# YOUR ASSIGNMENT
Copy each entry below verbatim. Skip the pictures.

# Collected data
---------------
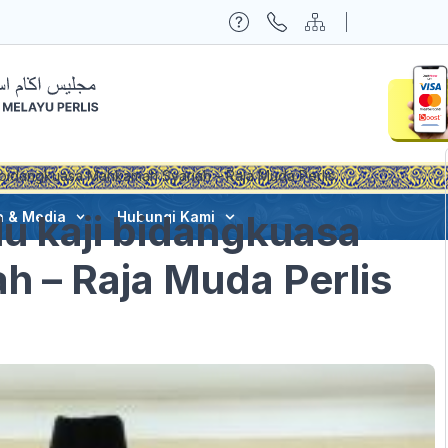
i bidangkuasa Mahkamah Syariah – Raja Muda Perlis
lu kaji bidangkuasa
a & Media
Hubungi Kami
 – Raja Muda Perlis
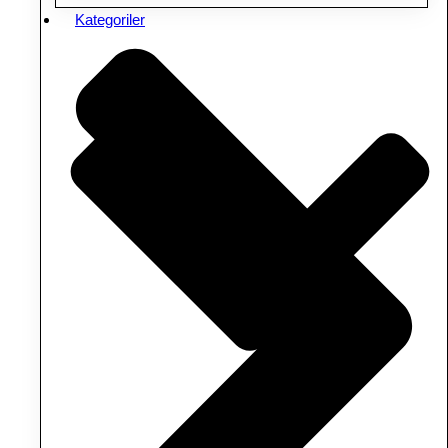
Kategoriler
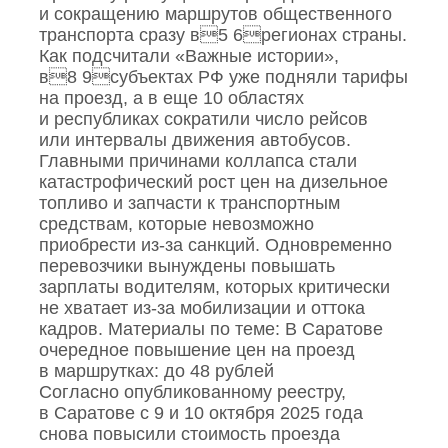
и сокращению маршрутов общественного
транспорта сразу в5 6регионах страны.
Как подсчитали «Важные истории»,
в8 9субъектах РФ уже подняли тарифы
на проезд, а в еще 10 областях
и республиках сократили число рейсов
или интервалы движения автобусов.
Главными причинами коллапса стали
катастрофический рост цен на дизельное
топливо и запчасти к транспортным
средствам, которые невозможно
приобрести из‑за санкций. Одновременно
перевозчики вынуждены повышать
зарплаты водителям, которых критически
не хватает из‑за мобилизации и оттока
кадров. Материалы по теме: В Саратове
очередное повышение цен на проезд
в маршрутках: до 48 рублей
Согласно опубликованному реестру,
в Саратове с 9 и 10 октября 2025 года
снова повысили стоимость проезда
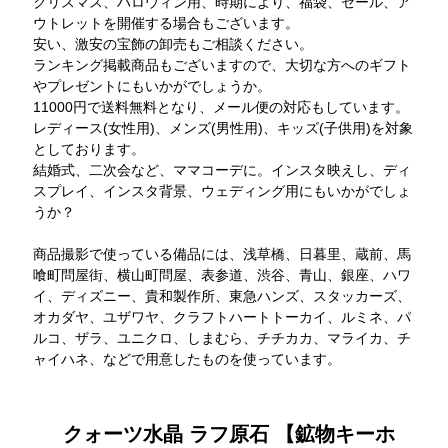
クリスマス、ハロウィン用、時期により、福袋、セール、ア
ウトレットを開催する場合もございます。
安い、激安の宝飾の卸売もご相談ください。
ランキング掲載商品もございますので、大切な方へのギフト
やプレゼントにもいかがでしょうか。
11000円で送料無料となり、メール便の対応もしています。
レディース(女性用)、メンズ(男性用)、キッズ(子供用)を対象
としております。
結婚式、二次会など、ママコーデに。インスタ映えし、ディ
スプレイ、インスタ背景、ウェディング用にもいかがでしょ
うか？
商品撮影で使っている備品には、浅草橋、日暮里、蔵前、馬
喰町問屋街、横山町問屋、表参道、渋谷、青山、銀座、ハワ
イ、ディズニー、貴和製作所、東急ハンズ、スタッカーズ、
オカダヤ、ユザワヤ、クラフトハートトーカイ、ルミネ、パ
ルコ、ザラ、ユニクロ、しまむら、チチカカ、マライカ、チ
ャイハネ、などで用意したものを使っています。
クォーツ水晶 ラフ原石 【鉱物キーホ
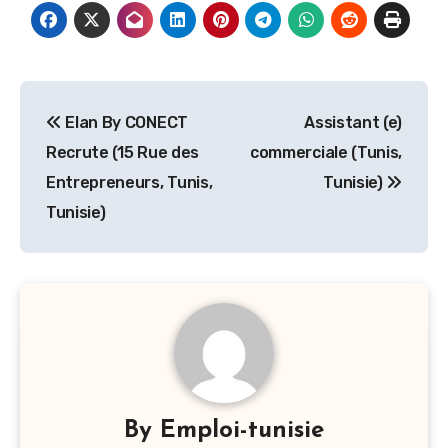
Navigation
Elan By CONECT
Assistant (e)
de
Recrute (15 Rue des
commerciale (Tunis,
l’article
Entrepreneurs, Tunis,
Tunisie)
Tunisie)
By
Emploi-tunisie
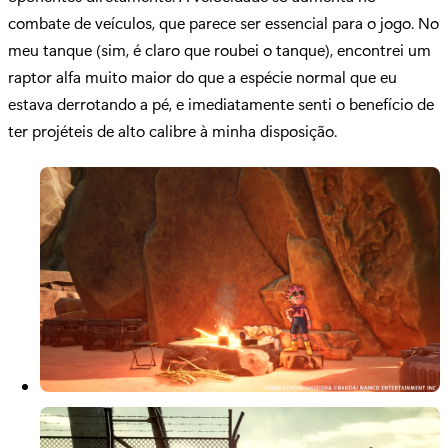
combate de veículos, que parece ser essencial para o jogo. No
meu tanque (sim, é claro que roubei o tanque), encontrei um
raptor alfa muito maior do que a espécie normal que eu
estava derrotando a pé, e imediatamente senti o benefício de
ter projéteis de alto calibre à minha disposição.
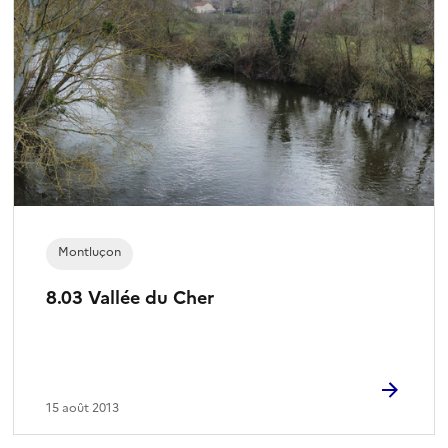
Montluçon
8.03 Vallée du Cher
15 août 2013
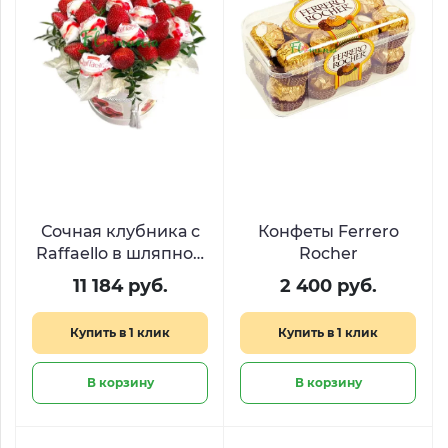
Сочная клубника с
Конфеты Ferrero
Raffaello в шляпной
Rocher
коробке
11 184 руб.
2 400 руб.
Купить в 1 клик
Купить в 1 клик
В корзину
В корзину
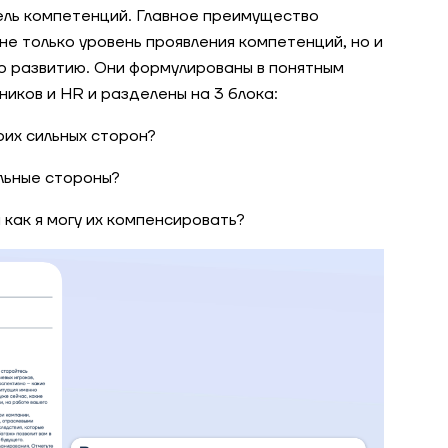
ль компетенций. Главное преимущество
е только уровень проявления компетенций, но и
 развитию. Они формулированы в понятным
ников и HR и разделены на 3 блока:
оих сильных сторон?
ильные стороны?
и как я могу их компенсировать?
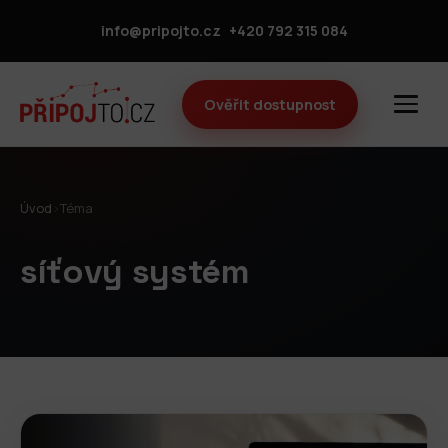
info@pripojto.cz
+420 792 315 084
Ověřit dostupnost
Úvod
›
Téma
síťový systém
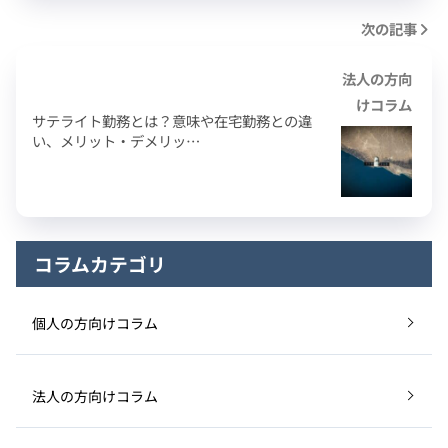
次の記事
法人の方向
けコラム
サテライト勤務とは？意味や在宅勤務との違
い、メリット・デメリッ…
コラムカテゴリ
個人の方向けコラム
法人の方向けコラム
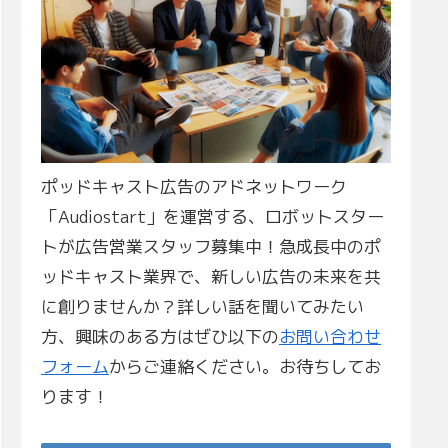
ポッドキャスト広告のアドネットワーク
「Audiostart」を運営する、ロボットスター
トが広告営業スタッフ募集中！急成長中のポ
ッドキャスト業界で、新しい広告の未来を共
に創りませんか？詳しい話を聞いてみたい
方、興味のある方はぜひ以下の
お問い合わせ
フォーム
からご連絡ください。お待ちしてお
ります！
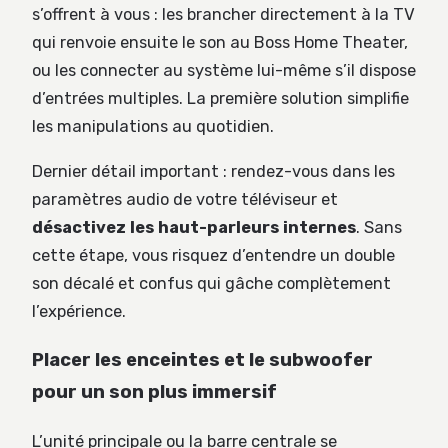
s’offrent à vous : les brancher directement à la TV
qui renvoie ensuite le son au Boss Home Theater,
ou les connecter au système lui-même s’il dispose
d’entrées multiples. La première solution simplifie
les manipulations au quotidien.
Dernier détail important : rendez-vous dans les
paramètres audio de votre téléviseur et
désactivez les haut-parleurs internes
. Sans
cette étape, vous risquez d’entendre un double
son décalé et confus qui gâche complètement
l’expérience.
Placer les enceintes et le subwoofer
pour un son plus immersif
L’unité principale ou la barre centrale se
---------------
# SOLUTION BELOW
i bidangkuasa Mahkamah Syariah – Raja Muda Perlis
lu kaji bidangkuasa
a & Media
Hubungi Kami
 – Raja Muda Perlis
Kategoriler
и сокращению маршрутов общественного
транспорта сразу в5 6регионах страны.
Как подсчитали «Важные истории»,
в8 9субъектах РФ уже подняли тарифы
на проезд, а в еще 10 областях
и республиках сократили число рейсов
или интервалы движения автобусов.
Главными причинами коллапса стали
катастрофический рост цен на дизельное
топливо и запчасти к транспортным
средствам, которые невозможно
приобрести из‑за санкций. Одновременно
перевозчики вынуждены повышать
зарплаты водителям, которых критически
не хватает из‑за мобилизации и оттока
кадров. Материалы по теме: В Саратове
очередное повышение цен на проезд
в маршрутках: до 48 рублей
Согласно опубликованному реестру,
в Саратове с 9 и 10 октября 2025 года
снова повысили стоимость проезда
クリスマス、ハロウィン用、時期により、福袋、セール、ア
ウトレットを開催する場合もございます。
安い、激安の宝飾の卸売もご相談ください。
ランキング掲載商品もございますので、大切な方へのギフト
やプレゼントにもいかがでしょうか。
11000円で送料無料となり、メール便の対応もしています。
レディース(女性用)、メンズ(男性用)、キッズ(子供用)を対象
としております。
結婚式、二次会など、ママコーデに。インスタ映えし、ディ
スプレイ、インスタ背景、ウェディング用にもいかがでしょ
うか？
商品撮影で使っている備品には、浅草橋、日暮里、蔵前、馬
喰町問屋街、横山町問屋、表参道、渋谷、青山、銀座、ハワ
イ、ディズニー、貴和製作所、東急ハンズ、スタッカーズ、
オカダヤ、ユザワヤ、クラフトハートトーカイ、ルミネ、パ
ルコ、ザラ、ユニクロ、しまむら、チチカカ、マライカ、チ
ャイハネ、などで用意したものを使っています。
クォーツ水晶 ラフ原石 【鉱物キーホ
Navigation
Elan By CONECT
Assistant (e)
de
Recrute (15 Rue des
commerciale (Tunis,
l’article
Entrepreneurs, Tunis,
Tunisie)
Tunisie)
By
Emploi-tunisie
combate de veículos, que parece ser essencial para o jogo. No
meu tanque (sim, é claro que roubei o tanque), encontrei um
raptor alfa muito maior do que a espécie normal que eu
estava derrotando a pé, e imediatamente senti o benefício de
ter projéteis de alto calibre à minha disposição.
Montluçon
8.03 Vallée du Cher
15 août 2013
Сочная клубника с
Конфеты Ferrero
Raffaello в шляпной
Rocher
коробке
11 184 руб.
2 400 руб.
Купить в 1 клик
Купить в 1 клик
В корзину
В корзину
ль компетенций. Главное преимущество
е только уровень проявления компетенций, но и
 развитию. Они формулированы в понятным
ников и HR и разделены на 3 блока:
оих сильных сторон?
ильные стороны?
и как я могу их компенсировать?
info@pripojto.cz
+420 792 315 084
Ověřit dostupnost
Úvod
›
Téma
síťový systém
次の記事
法人の方向
けコラム
サテライト勤務とは？意味や在宅勤務との違
い、メリット・デメリッ…
コラムカテゴリ
個人の方向けコラム
法人の方向けコラム
ポッドキャスト広告のアドネットワーク
「Audiostart」を運営する、ロボットスター
トが広告営業スタッフ募集中！急成長中のポ
ッドキャスト業界で、新しい広告の未来を共
に創りませんか？詳しい話を聞いてみたい
方、興味のある方はぜひ以下の
お問い合わせ
フォーム
からご連絡ください。お待ちしてお
ります！
s’offrent à vous : les brancher directement à la TV
qui renvoie ensuite le son au Boss Home Theater,
ou les connecter au système lui-même s’il dispose
d’entrées multiples. La première solution simplifie
les manipulations au quotidien.
Dernier détail important : rendez-vous dans les
paramètres audio de votre téléviseur et
désactivez les haut-parleurs internes
. Sans
cette étape, vous risquez d’entendre un double
son décalé et confus qui gâche complètement
l’expérience.
Placer les enceintes et le subwoofer
pour un son plus immersif
L’unité principale ou la barre centrale se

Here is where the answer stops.